I was floored by the announcement; more disappointed than surprised really. Establishing a relationship with foundation leaders was going to be key to the work that brought me to work at NCRP.
It wasn’t just because they had the largest footprint for gendered violence prevention in the sector (96% to be exact). It wasn’t just because they had been prioritizing gendered violence, securing 37% of all the domestic funding for women’s rights and services, specifically for Black women.
It was because the staff at NoVo were holding their work in such a necessary way that it fueled hope that philanthropy could really show up for Black women and girls.
Coming from the frontlines where organizers were often underpaid and underappreciated, it shocked me to know this funding even existed. That NoVo Foundation staff were aware enough of past issues to pay Black women to help lead their strategy.
It wasn’t just rhetoric – I saw it with my very own eyes.

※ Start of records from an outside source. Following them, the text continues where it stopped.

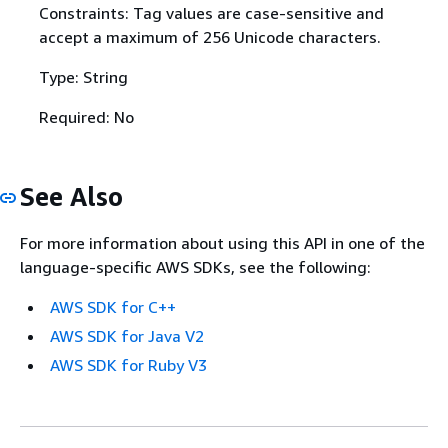
Constraints: Tag values are case-sensitive and
accept a maximum of 256 Unicode characters.
Type: String
Required: No
See Also
For more information about using this API in one of the
language-specific AWS SDKs, see the following:
AWS SDK for C++
AWS SDK for Java V2
AWS SDK for Ruby V3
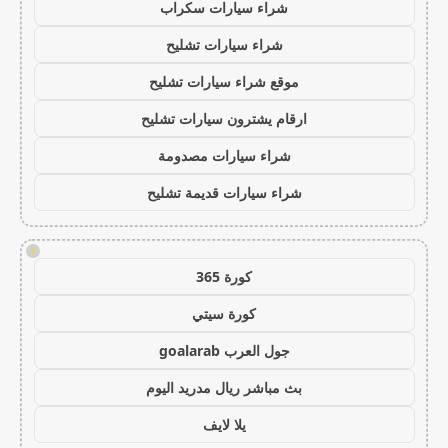
شراء سيارات سكراب
شراء سيارات تشليح
موقع شراء سيارات تشليح
ارقام يشترون سيارات تشليح
شراء سيارات مصدومة
شراء سيارات قديمة تشليح
!
كورة 365
كورة سيتي
جول العرب goalarab
بث مباشر ريال مدريد اليوم
يلا لايف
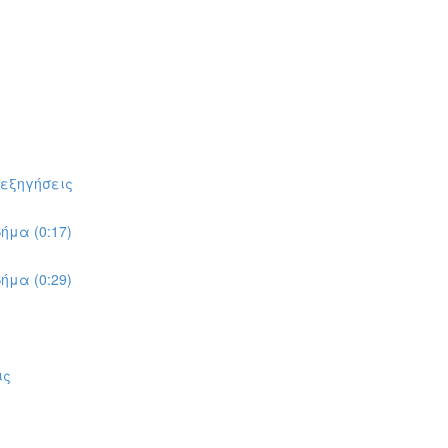
πεξηγήσεις
ήμα (0:17)
ήμα (0:29)
ις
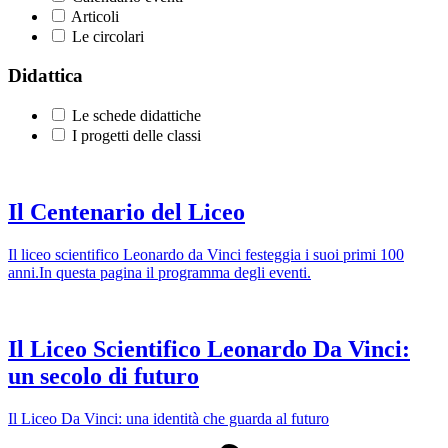
Articoli
Le circolari
Didattica
Le schede didattiche
I progetti delle classi
Il Centenario del Liceo
Il liceo scientifico Leonardo da Vinci festeggia i suoi primi 100
anni.In questa pagina il programma degli eventi.
Il Liceo Scientifico Leonardo Da Vinci:
un secolo di futuro
Il Liceo Da Vinci: una identità che guarda al futuro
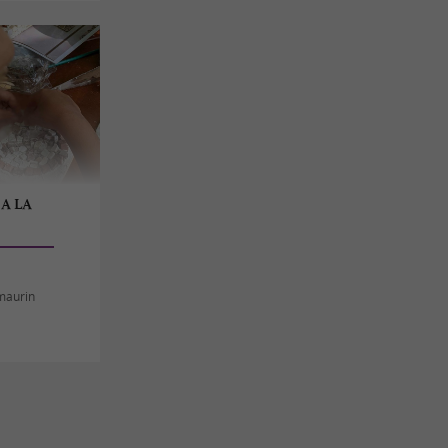
 A LA
maurin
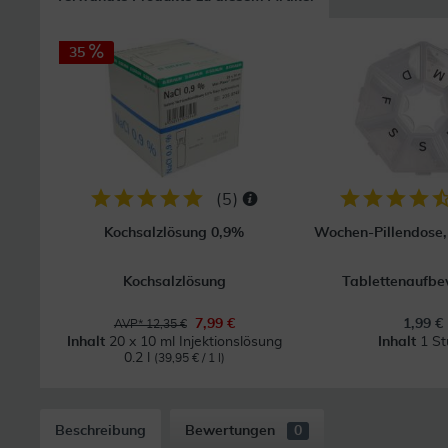
35
(
5
)
Kochsalzlösung 0,9%
Wochen-Pillendose, 
Kochsalzlösung
Tablettenaufb
7,99 €
1,99 €
AVP* 12,35 €
Inhalt
20 x 10 ml Injektionslösung
Inhalt
1 St
0.2 l
(39,95 € / 1 l)
Beschreibung
Bewertungen
0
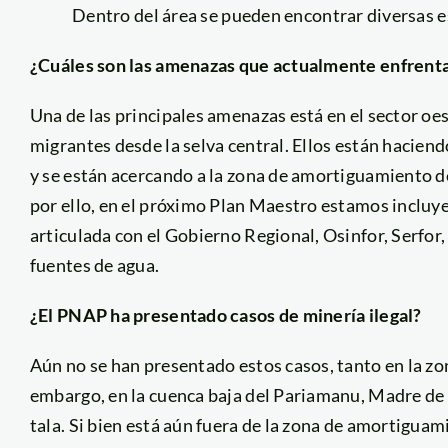
Dentro del área se pueden encontrar diversas 
¿Cuáles son las amenazas que actualmente enfrenta
Una de las principales amenazas está en el sector oe
migrantes desde la selva central. Ellos están hacien
y se están acercando a la zona de amortiguamiento de
por ello, en el próximo Plan Maestro estamos incluy
articulada con el Gobierno Regional, Osinfor, Serfor
fuentes de agua.
¿El PNAP ha presentado casos de minería ilegal?
Aún no se han presentado estos casos, tanto en la z
embargo, en la cuenca baja del Pariamanu, Madre de Di
tala. Si bien está aún fuera de la zona de amortigua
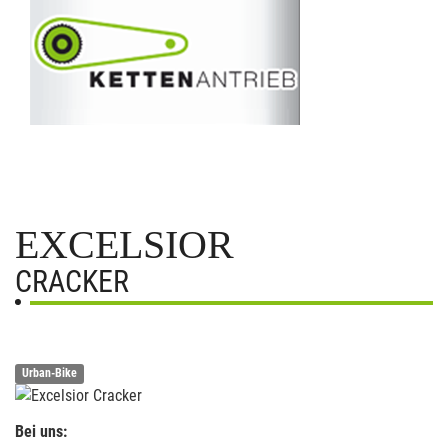
EXCELSIOR
CRACKER
Urban-Bike
Bei uns:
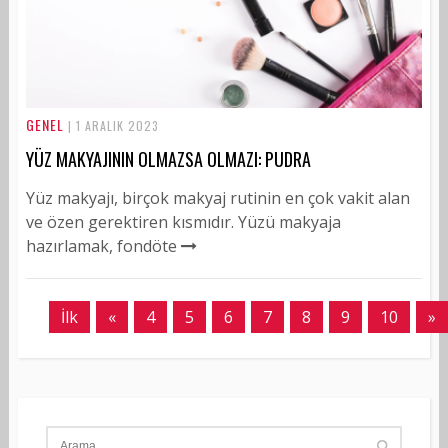
GENEL
| 1 ARALIK 2023
YÜZ MAKYAJININ OLMAZSA OLMAZI: PUDRA
Yüz makyajı, birçok makyaj rutinin en çok vakit alan
ve özen gerektiren kısmıdır. Yüzü makyaja
hazırlamak, fondöte
İlk
«
4
5
6
7
8
9
10
»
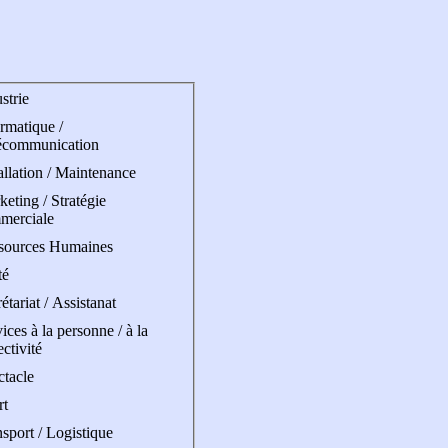
strie
rmatique /
écommunication
allation / Maintenance
eting / Stratégie
merciale
sources Humaines
té
étariat / Assistanat
ices à la personne / à la
ectivité
ctacle
rt
sport / Logistique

In my first few weeks at NCRP my colleagues urged me to register for a conference that was around the corner, the Grantmakers for Girls of Color Conference (G4GC). Still new to the role, nothing my colleagues could have said would have prepared me for what I was getting into.
I arrived, understandably nervous, in New Orleans, a city I had never been in, with a network of people I have never met.
Yet, stepping into the hotel ballroom full of folks of color felt like walking into the warmest group hug. Familiar faces from the frontlines let me know I was in good company without a single touch, but the true affirmation came when the panels began.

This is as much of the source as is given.